◆ **Work required**
Below are lines of data; restate word for word those running from the line containing "o-conductual (TCC)" to the line containing "GASTRONOMII, USŁUG ZWIĄZANYCH", inclusive, and no others.

(Extracted data entries)
= Beginning of Section =

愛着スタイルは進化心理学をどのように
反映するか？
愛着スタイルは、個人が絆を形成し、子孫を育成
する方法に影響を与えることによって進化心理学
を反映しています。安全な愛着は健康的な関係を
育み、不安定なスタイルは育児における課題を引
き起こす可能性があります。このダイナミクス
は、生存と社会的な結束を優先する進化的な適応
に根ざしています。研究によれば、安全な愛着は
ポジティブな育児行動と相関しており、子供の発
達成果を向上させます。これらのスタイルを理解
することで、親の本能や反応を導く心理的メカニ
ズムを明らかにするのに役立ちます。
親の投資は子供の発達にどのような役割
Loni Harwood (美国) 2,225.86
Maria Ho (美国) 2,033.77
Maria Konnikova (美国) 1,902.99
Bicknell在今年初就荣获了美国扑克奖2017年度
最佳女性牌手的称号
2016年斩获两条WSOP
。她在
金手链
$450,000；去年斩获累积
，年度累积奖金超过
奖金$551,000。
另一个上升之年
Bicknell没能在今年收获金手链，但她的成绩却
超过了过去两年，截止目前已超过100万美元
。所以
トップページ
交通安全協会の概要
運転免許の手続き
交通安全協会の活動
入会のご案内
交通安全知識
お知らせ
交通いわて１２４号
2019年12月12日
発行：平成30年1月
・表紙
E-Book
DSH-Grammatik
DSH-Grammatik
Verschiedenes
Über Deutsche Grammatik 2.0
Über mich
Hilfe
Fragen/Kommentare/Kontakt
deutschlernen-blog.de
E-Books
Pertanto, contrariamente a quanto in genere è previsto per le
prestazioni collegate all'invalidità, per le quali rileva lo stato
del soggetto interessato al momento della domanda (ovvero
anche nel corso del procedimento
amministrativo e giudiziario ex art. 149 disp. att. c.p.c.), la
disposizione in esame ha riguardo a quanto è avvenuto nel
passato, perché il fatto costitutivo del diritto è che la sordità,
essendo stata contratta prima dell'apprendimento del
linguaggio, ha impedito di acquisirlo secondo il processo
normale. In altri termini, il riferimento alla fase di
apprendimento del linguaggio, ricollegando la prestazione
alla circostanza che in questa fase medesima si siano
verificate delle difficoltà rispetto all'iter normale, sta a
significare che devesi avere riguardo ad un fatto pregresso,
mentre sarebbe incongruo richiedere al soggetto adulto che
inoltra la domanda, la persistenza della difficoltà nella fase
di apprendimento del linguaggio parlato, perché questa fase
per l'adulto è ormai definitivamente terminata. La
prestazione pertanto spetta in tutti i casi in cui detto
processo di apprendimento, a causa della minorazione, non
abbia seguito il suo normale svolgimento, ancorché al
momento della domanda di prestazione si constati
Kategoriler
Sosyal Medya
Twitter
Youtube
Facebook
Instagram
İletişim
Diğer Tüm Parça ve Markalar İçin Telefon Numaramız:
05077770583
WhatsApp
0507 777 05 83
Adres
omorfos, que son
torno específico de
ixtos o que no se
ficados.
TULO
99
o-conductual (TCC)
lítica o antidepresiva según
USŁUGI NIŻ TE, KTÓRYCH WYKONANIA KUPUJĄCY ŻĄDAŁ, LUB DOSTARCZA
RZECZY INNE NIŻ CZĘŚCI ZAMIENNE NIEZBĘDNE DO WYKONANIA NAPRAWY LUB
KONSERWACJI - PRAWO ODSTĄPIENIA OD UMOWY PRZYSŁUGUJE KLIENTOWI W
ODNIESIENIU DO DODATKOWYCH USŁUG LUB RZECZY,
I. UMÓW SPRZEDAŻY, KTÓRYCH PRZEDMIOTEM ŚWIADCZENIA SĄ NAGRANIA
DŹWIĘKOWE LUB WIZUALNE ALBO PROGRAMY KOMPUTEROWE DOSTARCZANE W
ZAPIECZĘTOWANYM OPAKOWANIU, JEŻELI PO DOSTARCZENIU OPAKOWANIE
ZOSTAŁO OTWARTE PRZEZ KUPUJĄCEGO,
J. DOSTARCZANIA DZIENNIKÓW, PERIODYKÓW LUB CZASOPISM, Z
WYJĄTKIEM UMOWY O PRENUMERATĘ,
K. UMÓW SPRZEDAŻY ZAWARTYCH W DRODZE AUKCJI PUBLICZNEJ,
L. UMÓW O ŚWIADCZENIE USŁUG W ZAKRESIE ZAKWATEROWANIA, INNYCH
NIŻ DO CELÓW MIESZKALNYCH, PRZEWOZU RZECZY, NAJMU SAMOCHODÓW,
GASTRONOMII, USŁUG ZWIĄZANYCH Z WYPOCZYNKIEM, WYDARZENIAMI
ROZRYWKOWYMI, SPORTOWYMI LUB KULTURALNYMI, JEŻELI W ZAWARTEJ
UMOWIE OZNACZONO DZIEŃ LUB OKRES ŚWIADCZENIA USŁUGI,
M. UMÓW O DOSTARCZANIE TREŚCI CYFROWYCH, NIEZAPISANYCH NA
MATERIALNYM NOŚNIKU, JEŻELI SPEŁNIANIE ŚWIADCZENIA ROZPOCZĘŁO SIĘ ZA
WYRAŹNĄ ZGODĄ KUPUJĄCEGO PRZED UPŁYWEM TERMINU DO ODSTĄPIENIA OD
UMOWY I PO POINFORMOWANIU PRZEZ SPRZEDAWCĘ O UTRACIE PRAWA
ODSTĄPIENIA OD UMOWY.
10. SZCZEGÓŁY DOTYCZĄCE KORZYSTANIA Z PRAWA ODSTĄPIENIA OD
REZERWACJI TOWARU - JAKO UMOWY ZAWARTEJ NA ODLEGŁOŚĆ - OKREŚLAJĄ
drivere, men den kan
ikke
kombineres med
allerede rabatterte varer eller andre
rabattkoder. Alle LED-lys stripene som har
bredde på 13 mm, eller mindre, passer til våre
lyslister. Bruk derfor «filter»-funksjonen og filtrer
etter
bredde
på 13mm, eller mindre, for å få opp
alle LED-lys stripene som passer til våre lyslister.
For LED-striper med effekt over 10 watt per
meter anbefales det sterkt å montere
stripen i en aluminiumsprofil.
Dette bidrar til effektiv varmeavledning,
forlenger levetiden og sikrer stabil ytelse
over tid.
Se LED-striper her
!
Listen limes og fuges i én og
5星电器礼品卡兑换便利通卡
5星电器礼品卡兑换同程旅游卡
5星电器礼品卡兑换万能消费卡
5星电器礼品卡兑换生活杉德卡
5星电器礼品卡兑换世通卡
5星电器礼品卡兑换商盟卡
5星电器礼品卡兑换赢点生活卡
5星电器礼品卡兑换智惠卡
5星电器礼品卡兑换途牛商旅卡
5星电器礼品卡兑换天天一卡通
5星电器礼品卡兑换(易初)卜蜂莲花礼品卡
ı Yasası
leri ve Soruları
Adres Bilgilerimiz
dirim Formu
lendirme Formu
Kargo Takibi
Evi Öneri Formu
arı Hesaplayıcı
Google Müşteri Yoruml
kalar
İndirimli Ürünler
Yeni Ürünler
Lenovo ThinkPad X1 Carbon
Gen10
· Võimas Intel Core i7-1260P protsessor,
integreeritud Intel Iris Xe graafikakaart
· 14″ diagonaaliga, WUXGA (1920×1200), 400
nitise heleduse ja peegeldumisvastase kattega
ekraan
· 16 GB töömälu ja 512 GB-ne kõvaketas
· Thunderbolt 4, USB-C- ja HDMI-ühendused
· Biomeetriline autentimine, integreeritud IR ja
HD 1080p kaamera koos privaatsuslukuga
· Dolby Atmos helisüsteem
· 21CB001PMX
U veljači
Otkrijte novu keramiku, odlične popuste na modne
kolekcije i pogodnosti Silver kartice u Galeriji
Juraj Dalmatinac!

= End of Section =

◆ **Answer space**
o-conductual (TCC)
lítica o antidepresiva según
USŁUGI NIŻ TE, KTÓRYCH WYKONANIA KUPUJĄCY ŻĄDAŁ, LUB DOSTARCZA
RZECZY INNE NIŻ CZĘŚCI ZAMIENNE NIEZBĘDNE DO WYKONANIA NAPRAWY LUB
KONSERWACJI - PRAWO ODSTĄPIENIA OD UMOWY PRZYSŁUGUJE KLIENTOWI W
ODNIESIENIU DO DODATKOWYCH USŁUG LUB RZECZY,
I. UMÓW SPRZEDAŻY, KTÓRYCH PRZEDMIOTEM ŚWIADCZENIA SĄ NAGRANIA
DŹWIĘKOWE LUB WIZUALNE ALBO PROGRAMY KOMPUTEROWE DOSTARCZANE W
ZAPIECZĘTOWANYM OPAKOWANIU, JEŻELI PO DOSTARCZENIU OPAKOWANIE
ZOSTAŁO OTWARTE PRZEZ KUPUJĄCEGO,
J. DOSTARCZANIA DZIENNIKÓW, PERIODYKÓW LUB CZASOPISM, Z
WYJĄTKIEM UMOWY O PRENUMERATĘ,
K. UMÓW SPRZEDAŻY ZAWARTYCH W DRODZE AUKCJI PUBLICZNEJ,
L. UMÓW O ŚWIADCZENIE USŁUG W ZAKRESIE ZAKWATEROWANIA, INNYCH
NIŻ DO CELÓW MIESZKALNYCH, PRZEWOZU RZECZY, NAJMU SAMOCHODÓW,
GASTRONOMII, USŁUG ZWIĄZANYCH Z WYPOCZYNKIEM, WYDARZENIAMI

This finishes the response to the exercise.